Wednesday, November 7, 2012

Reflections on the Election

I am surprised.
I am relieved.
I am pleased. .  .  .
As I think over the 2012 presidential election and the campaign that preceded it.

I am surprised that President Barack Obama won re-election.  

There was so much buildup by the media hustlers.  
They seemed to say Willard (Mitt) Romney had it in the bag.  
After all, Barack Hussein Obama .  .  .
  • Is not a U. S. citizen.  
  • Is a Socialist.
  • Is a Communist.
  • Is a Muslim.
  • Is going to force your wife and daughters to have abortions.
  • Is going to force your children to marry people of the same sex.
  • Is going to take your guns away from you.
That’s what I’ve heard in South Carolina and on call-in shows.
So I went to bed Tuesday night assuming I’d wake up on the first day of the ascension of Mitt Romney to the presidential throne (in all seriousness).
And if South Carolina's vote were the vote of the nation, today would be that first day.

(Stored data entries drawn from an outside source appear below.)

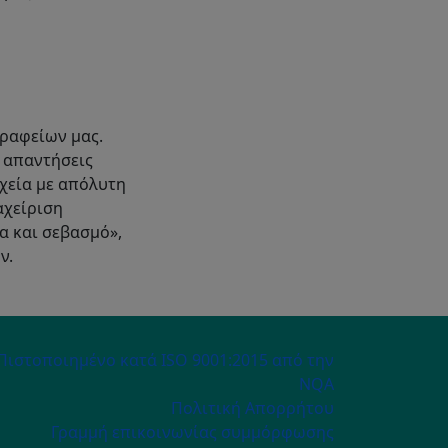
ραφείων μας.
ς απαντήσεις
χεία με απόλυτη
αχείριση
α και σεβασμό»,
ν.
ECONDARY MENU
Πιστοποιημένο κατά ISO 9001:2015 από την
NQA
Πολιτική Απορρήτου
Γραμμή επικοινωνίας συμμόρφωσης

Then I woke up in the middle of the night, answering the call of nature.  While I was up, I checked the Internet to get the late word, and the word seemed to point to Obama.  I thought, “No.  That can’t be.”  Besides, it was ‘way too early. They were showing the President with only 154 electoral votes and Romney with 145.  After all, it takes 270 to win.

I woke up again, this time as much out of curiosity as from physical necessity.  This time, they were giving Obama 270 electorals and Romney 203.

The third time, a headline said, “Romney Concedes.”  Here, I thought we likely would have another A. D. 2000 debacle, with hanging chads and all that, with ballots in Ohio and Florida still being counted in the middle of Advent.

So, yes, in all honesty, I am surprised.

I am relieved at several points:
  • There was no major challenge of the outcome.
  • Romney family members who own stock in voting machines didn’t try to stuff the electronic ballot boxes.
  • Deep-pocketed corporations -- approved by the Supreme Court -- and individuals spent billions in vain in their effort to buy the election.
  • Karl Rove and associates didn’t have the success they had for eight years with George W.
  • We will NOT have to wait weeks or months for results in the fashion of a Third World Country.
  • We don’t face as much likelihood that Congress -- led by Paul Ryan -- will ransack the investments many of us have made for decades in the Social Security funds or destroy Medicare by farming out health care to corporate insurance companies.
I am pleased at several points:
  • Religion became less an issue:
Mormon Mitt Romney was able to secure the GOP nomination despite his belonging to a “strange” religion.  
Some of us thought we had passed that point when John Kennedy became the first Roman Catholic president in 1960.  
Of course, many people firmly believe President Obama is a Muslim, despite his membership in a Christian church for a quarter century.  So when a for-real Muslim seeks the nomination, look out.
The Constitution, Article VI, Section 3, states: “no religious Test shall ever be required as a Qualification to any Office or public Trust under the United States.” 
  • We can hope race is no longer an issue.  If President Obama had been defeated this time, his election in 2008 might have been viewed as an aberration.  But perhaps his election a second time will change that outlook as we look back to 2012.
  • Even though Hillary Clinton and Michele Bachmann lost out to men in their primary races, could it be that another wall has fallen and it soon will be possible for a woman -- maybe even my granddaughter -- to get the nomination and win the election for one of the major parties?  Adelaide R. Webb will be old enough in the 2044 election. She already has the chutzpah to take on all comers.